The Dow Jones Industrial Average rose 440.53 points, or 1.77 per cent, to end at 25,335.74, the S&P 500 gained 47.6 points, or 1.74 per cent, to 2,786.57 and the Nasdaq Composite added 132.86 points, or 1.79 per cent, to 7,560.81.
Gold prices swung between small gains and losses before closing higher Friday after the February jobs report showed U.S. employers hired workers at the strongest pace in a year and a half, but the pace of wage growth eased.
Front-month gold for March delivery inched up 0.2% to $1,322.40 a troy ounce on the Comex division of the New York Mercantile Exchange. Prices finished the week up 0.1%, swinging based on moves in the dollar and investor expectations for higher interest rates.
IRON ORE: $69.10 -0.93(April contract)
Oil prices gained on Friday, lifted by positive economic data, rising stocks and declining U.S. production.
Light, sweet crude for April delivery advanced $1.92, or 3.2%, to $62.04 a barrel on the New York Mercantile Exchange, its biggest one-day percentage gain since July. Brent, the global benchmark, rose $1.88, or 3%, to $65.49 a barrel.
The dollar edged lower Friday, as investors looked past big job gains in February’s U.S. employment report to focus on anemic wage growth.
The WSJ Dollar Index, which measures the U.S. currency against a basket of 16 others, was recently down less than 0.1% at 83.84. The measure climbed, then dipped, after jobs data was released Friday morning.
Nonfarm payrolls rose a seasonally adjusted 313,000 last month, stronger than the 205,000 jobs economists were forecasting. While a tighter labor market should produce faster wage growth, wages grew at 2.6% in February. The annual wage gain in January was revised down to 2.8% increase.

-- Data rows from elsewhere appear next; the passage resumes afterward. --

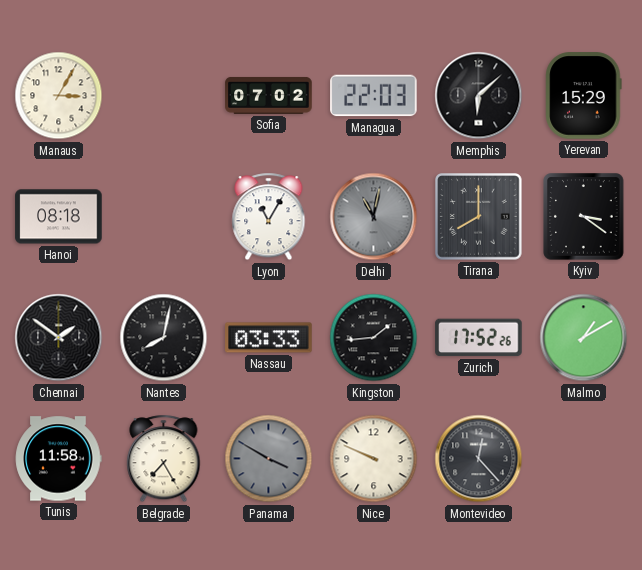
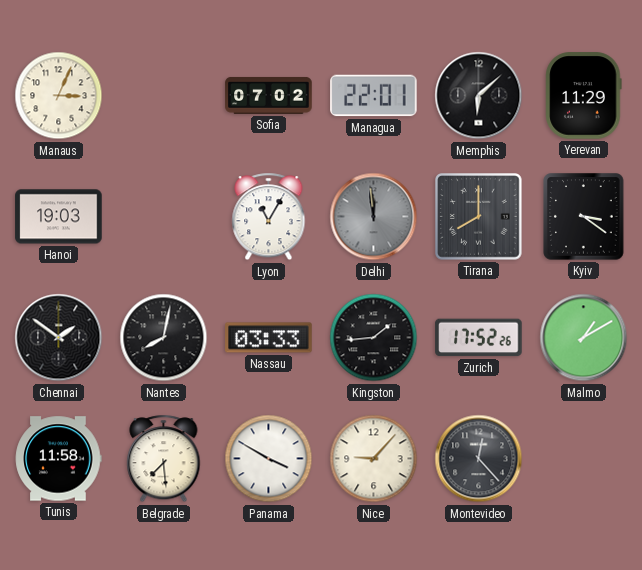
Manaus: 3:05 -> 3:04
Managua: 22:03 -> 22:01
Yerevan: 15:29 -> 11:29
Hanoi: 08:18 -> 19:03
Delhi: 11:02 -> 11:59
Belgrade: 7:25 -> 7:29
Panama dial: grey -> white
Nice: 9:49 -> 9:07
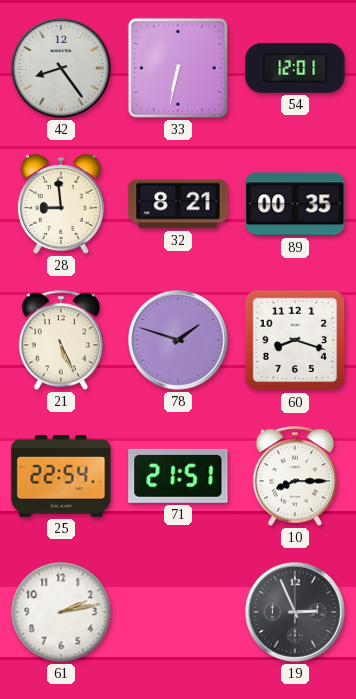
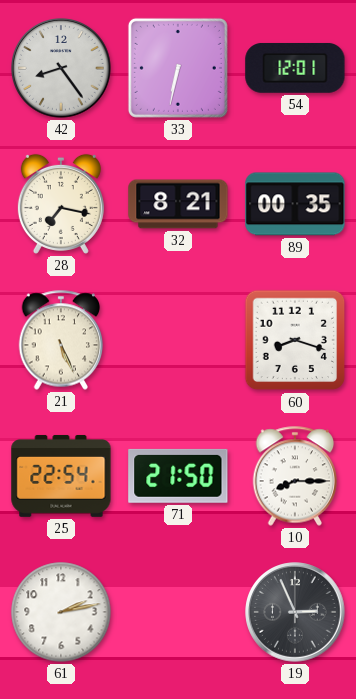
28: 8:59 -> 7:17
78: 1:48 -> none
71: 21:51 -> 21:50
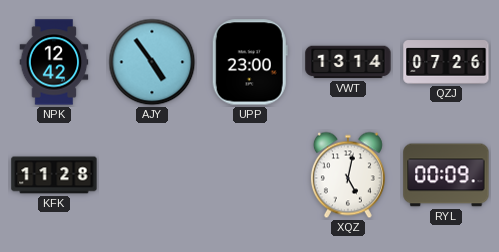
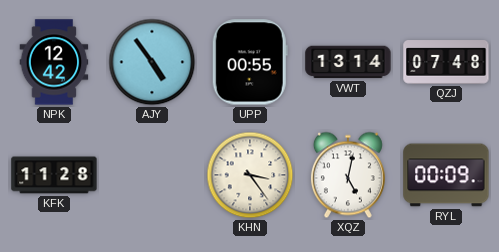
UPP: 23:00 -> 00:55
QZJ: 07:26 -> 07:48
KHN: none -> 3:24
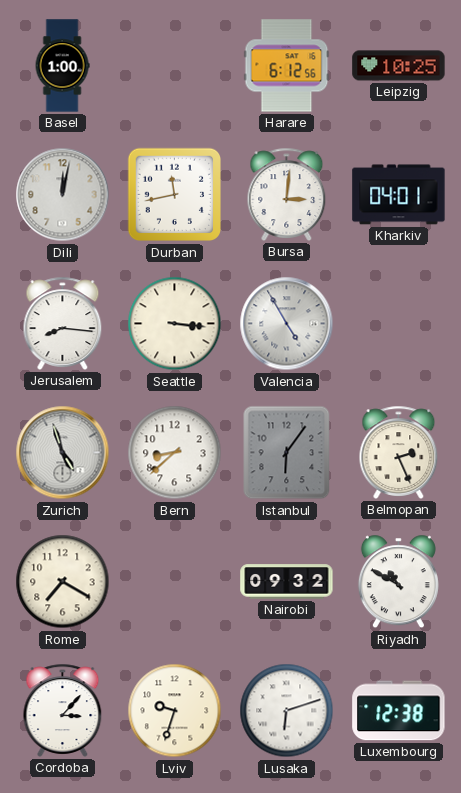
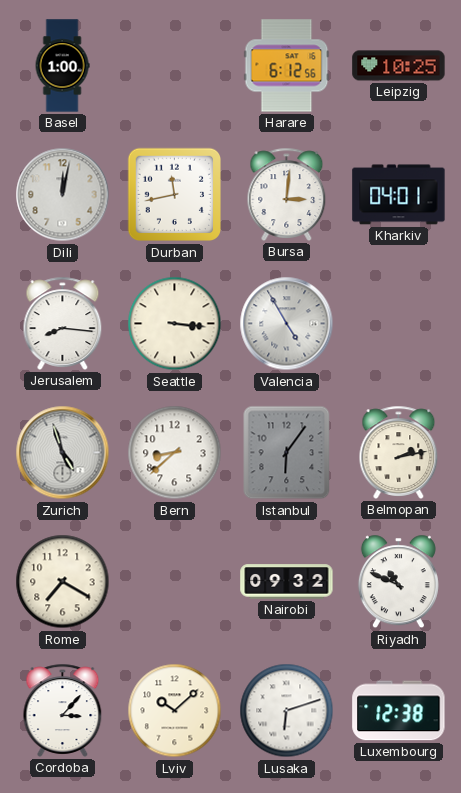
Belmopan: 2:26 -> 2:13
Riyadh: 10:50 -> 10:49
Lviv: 9:33 -> 10:08
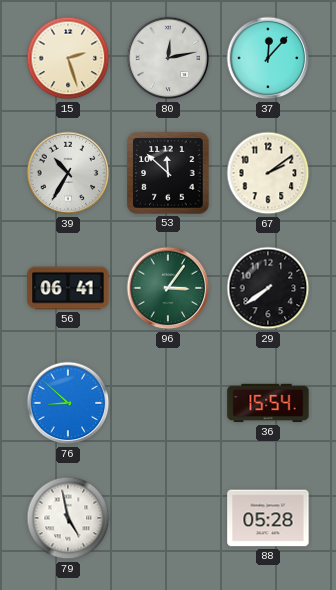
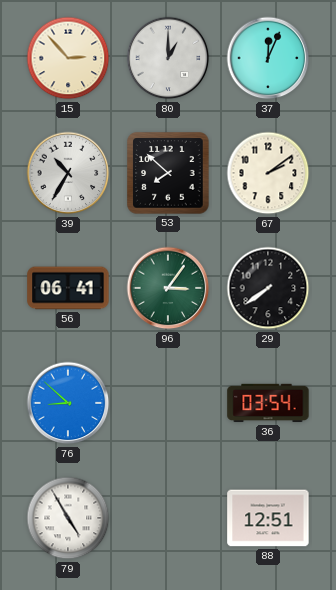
15: 2:27 -> 2:53
80: 12:13 -> 1:00
37: 12:07 -> 12:04
53: 11:52 -> 7:52
36: 15:54 -> 03:54
79: 4:58 -> 4:55
88: 05:28 -> 12:51
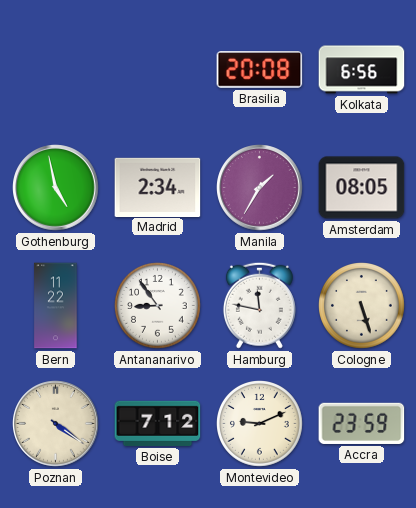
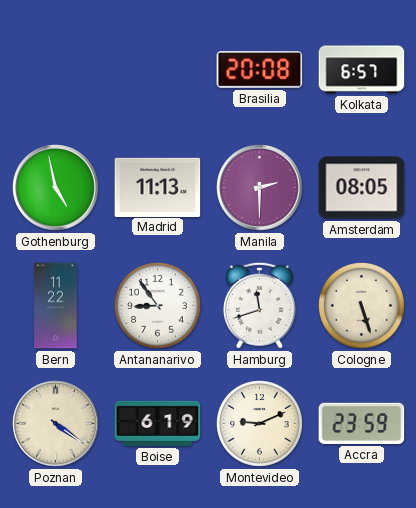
Kolkata: 6:56 -> 6:57
Madrid: 2:34 -> 11:13
Manila: 1:35 -> 2:30
Hamburg: 11:47 -> 11:42
Boise: 7:12 -> 6:19
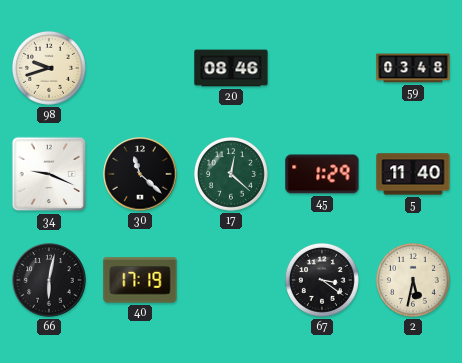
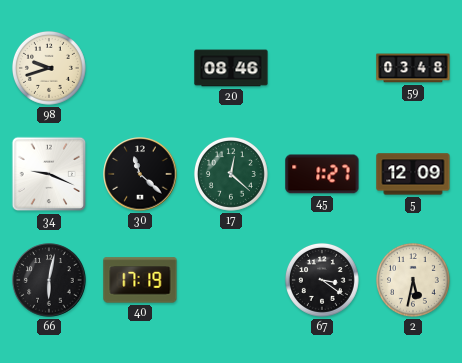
45: 1:29 -> 1:27
5: 11:40 -> 12:09
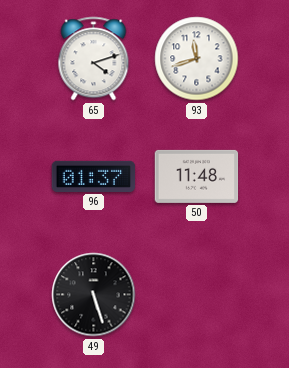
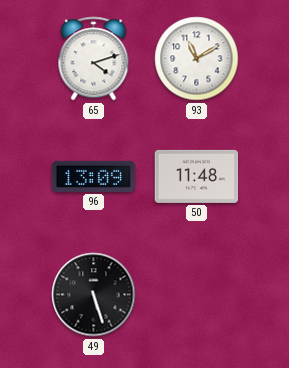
93: 11:42 -> 11:10
96: 01:37 -> 13:09
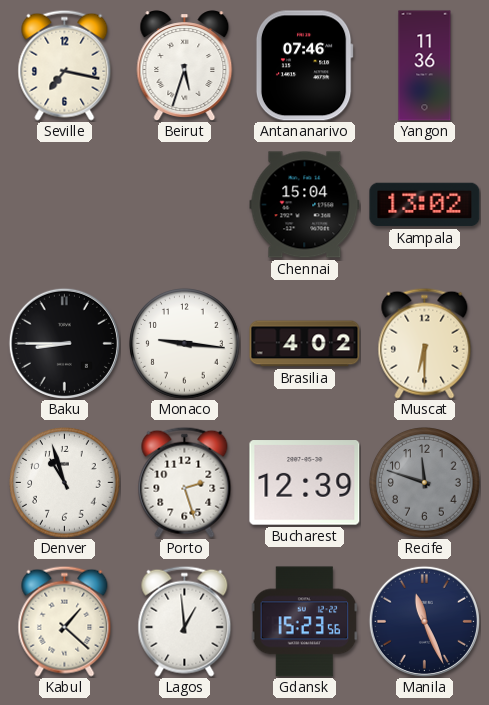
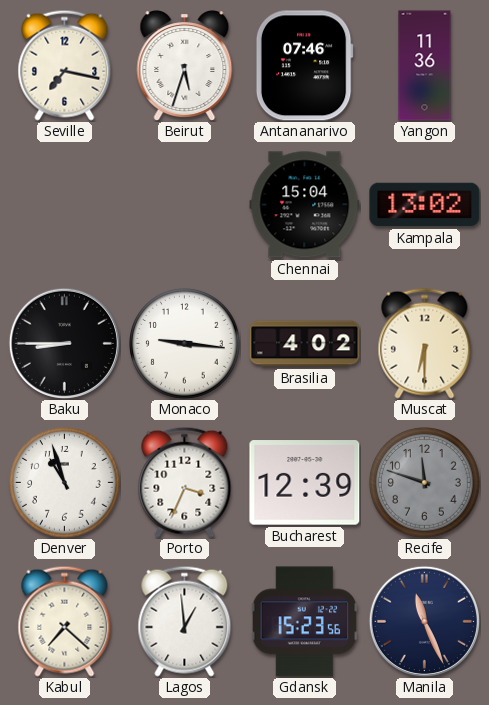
Porto: 2:27 -> 3:34
Kabul: 1:22 -> 7:22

The Australian dollar is higher after the release of strong US jobs figures and the news that there will be a summit between the leaders of the US and North Korea.
At 0635 AEDT on Monday, the local currency was worth 78.53 US cents, up from 77.95 US cents on Friday.
UK shares finished at a one-week high, joining in a broader equity rally following supportive US jobs data which calmed investor nerves over tighter monetary policy.
The country’s blue chip FTSE benchmark index ended the session 0.3 per cent higher at 7,224.51 points, while mid-caps gained 0.6 per cent as investors digested a number of earnings updates.
US job growth recorded its biggest increase in more than one-and-a-half years in February, but a slowdown in wage gains pointed to only a gradual increase in inflation this year, which dampened the possibility of the Federal Reserve increasing rates faster.
In Germany the DAX was down 0.07 per cent, and the French stock markets was 0.39 per cent higher.
Asian shares pared sharp early gains on Friday ahead of US payrolls data which could hasten Federal Reserve rate hikes, and as some caution set in about the new entente between North Korean leader Kim Jong Un and US President Donald Trump.
Kim has committed to “denuclearisation” and offered to hold the first-ever US-North Korea summit, marking a potentially dramatic breakthrough in the North Korea nuclear standoff.
Japan’s Nikkei was 0.47 per cent firmer, having been up more than two per cent at one stage. South Korean stocks eased too but were still one per cent higher.
MSCI’s broadest index of Asia-Pacific shares outside Japan rose 0.6 per cent.
The S&P/NZX 50 index on Friday rose 0.37 per cent, to 8,390.01.